Lokasi Pengungsian dan Data Warga
Lurah Pegangsaan Dua, Sarmudi, menjelaskan bahwa para pengungsi tersebar di beberapa lokasi, termasuk Masjid At-Taqwa (RT 003/03), Masjid Al-Husnah (RT 004/03), Gardu FBR dan Mushola Darul Mukmin (RT 005/03), serta Masjid Jami Albahriyah (RT 006/03). Sementara itu, RT 007/03 tercatat tidak ada warga yang mengungsi.

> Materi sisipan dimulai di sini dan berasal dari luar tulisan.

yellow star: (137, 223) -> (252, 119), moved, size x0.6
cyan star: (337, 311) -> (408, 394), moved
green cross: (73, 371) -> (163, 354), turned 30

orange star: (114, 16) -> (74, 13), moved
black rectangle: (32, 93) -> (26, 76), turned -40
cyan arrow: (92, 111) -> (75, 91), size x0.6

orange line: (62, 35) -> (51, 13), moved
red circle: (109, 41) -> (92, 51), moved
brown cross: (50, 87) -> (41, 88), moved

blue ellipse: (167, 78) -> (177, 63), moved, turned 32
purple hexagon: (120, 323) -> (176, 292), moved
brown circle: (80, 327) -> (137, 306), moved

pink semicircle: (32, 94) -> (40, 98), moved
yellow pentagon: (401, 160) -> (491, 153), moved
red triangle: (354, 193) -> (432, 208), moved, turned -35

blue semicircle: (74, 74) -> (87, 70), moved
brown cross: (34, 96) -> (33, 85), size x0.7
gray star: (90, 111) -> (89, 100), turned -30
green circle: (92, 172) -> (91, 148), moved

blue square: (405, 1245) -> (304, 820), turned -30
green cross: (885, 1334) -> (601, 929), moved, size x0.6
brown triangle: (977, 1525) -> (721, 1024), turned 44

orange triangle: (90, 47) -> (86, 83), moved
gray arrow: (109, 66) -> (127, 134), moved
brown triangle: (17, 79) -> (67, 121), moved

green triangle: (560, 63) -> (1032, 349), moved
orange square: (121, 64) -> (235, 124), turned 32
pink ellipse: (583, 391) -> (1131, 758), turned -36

Dari total 201 pengungsi, perhatian khusus diberikan kepada 19 lansia dan 37 balita serta anak-anak. Mereka ditampung bersama kepala rumah tangga, ibu rumah tangga, dan warga dewasa lainnya dalam kondisi yang masih terbatas.
Upaya Penanganan dan Kebutuhan Mendesak
Pihak kelurahan, bersama dengan BPBD, Kecamatan, dan Suku Dinas Sosial Kota Administrasi Jakarta Utara, terus berupaya memastikan keselamatan dan pemenuhan kebutuhan dasar para pengungsi. Pendataan warga terdampak masih terus dilakukan.
“Kami juga berkoordinasi dengan pihak terkait agar bantuan dapat segera disalurkan sesuai kebutuhan,” ujar Sarmudi.
Saat ini, kebutuhan mendesak yang diperlukan meliputi popok dewasa dan balita, selimut, susu untuk anak, perlak, biskuit, serta perlengkapan kebersihan dan kesehatan seperti sabun dan minyak kayu putih.
“Kami berharap dukungan dari berbagai pihak agar kebutuhan para pengungsi, khususnya lansia dan anak-anak, dapat segera terpenuhi. Semangat gotong royong menjadi kekuatan dalam situasi seperti ini,” tambahnya.